一种模型训练的方法及相关装置。上述方法包括:获取待处理数据集(101);从待处理数据集中获取待训练样本,使用第一模型获得用于表示上述待训练样本的向量(102);上述待处理数据集包含的样本包括正样本和负样本;在上述待训练样本为正样本的情况下,将上述表示上述待训练样本的向量输入第二模型生成用于表示上述待训练样本的对抗样本的向量(103);将上述用于表示上述待训练样本的对抗样本的向量输入第三模型,得到输出值(104);根据上述输出值确定上述待训练样本的分损失值,计算上述待处理数据集中所有样本的分损失值求和,得到总损失值(105);在前后两次获得的总损失值之间的差值小于第一阈值的情况下,确定上述第一模型,上述第二模型和上述第三模型收敛(106)。该方法通过改进模型训练中样本的生成方法,提高模型训练的难度,从而增强模型的鲁棒性。

Description

一种模型训练的方法及相关装置
本申请要求于2020年11月12日提交中国专利局、申请号为202011261109.2,发明名称为“一种模型训练的方法及相关装置”的中国专利申请的优先权,其全部内容通过引用结合在本申请中。
技术领域
本申请实施例涉及人工智能技术领域,具体涉及一种基于对抗的模型训练的方法及相关装置。
背景技术
文本匹配是信息检索领域的核心问题。文本匹配可以归结为查询项和文档的匹配,即通过文本匹配模型对查询项和文档给出匹配分数,匹配分数越高,查询项与文档的相关性越强。

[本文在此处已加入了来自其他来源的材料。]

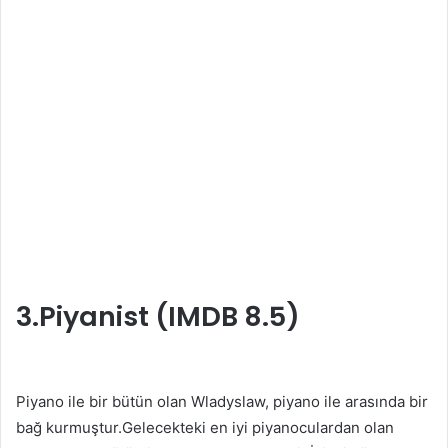
3.Piyanist (IMDB 8.5)
Piyano ile bir bütün olan Wladyslaw, piyano ile arasında bir
bağ kurmuştur.Gelecekteki en iyi piyanoculardan olan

发明人发现,基于BM25(一种用来评价搜索词和文档之间相关性的算法)的文本匹配模型只能在查询项和文档具有重复词的情况下对两者进行匹配;基于深度学习的文本匹配模型则可以将语义相似的词或词组进行匹配。深度学习模型本身参数量大,需要大量数据对模型进行充分训练,对上述基于深度学习的文本匹配模型构建样本进行训练时,正样本为用户真实点击的文档,负样本为所有文档中随机抽取的文档;但是,发明人意识到,随着上述负样本数量的增加,上述基于深度学习的文本匹配模型对查询项和相对应的真实文档之间的语义理解能力下降,对相似的文档给出的匹配分数差别大,即模型的鲁棒性降低。
发明内容
本申请实施例公开了一种模型训练的方法及相关装置,通过改进模型训练中样本的生成方法,提高模型训练的难度,从而增强模型的鲁棒性。
第一方面,本申请实例公开了一种模型训练的方法,包括:
获取待处理数据集,上述待处理数据集包含的样本包括正样本和负样本;
从上述待处理数据集中获取待训练样本,使用第一模型获得用于表示上述待训练样本的向量;
在上述待训练样本为正样本的情况下,将上述表示上述待训练样本的向量输入第二模型生成用于表示上述待训练样本的对抗样本的向量;
将上述用于表示上述待训练样本的对抗样本的向量输入第三模型,得到输出值;
根据上述输出值确定上述待训练样本的分损失值,计算上述待处理数据集中所有样本的分损失值求和,得到总损失值;
在前后两次获得的总损失值之间的差值小于阈值的情况下,确定上述第一模型,上述第二模型和上述第三模型收敛。
第二方面,本申请实施例公开了一种模型训练的装置,包括:
获取单元,用于获取待处理数据集,从上述待处理数据集中获取待训练样本,使用第一模型获得用于表示上述待训练样本的向量,上述待处理数据集包含的样本包括正样本和负样本;
处理单元,用于在上述待训练样本为正样本的情况下,将上述表示上述待训练样本的向量输入第二模型生成用于表示上述待训练样本的对抗样本的向量;将上述用于表示上述待训练样本的对抗样本的向量输入第三模型,得到输出值;
计算单元,用于根据上述输出值确定上述待训练样本的分损失值,计算上述待处理数据集中所有样本的分损失值求和,得到总损失值;
确定单元,用于在前后两次获得的总损失值之间的差值小于阈值的情况下,确定上述第一模型,上述第二模型和上述第三模型收敛。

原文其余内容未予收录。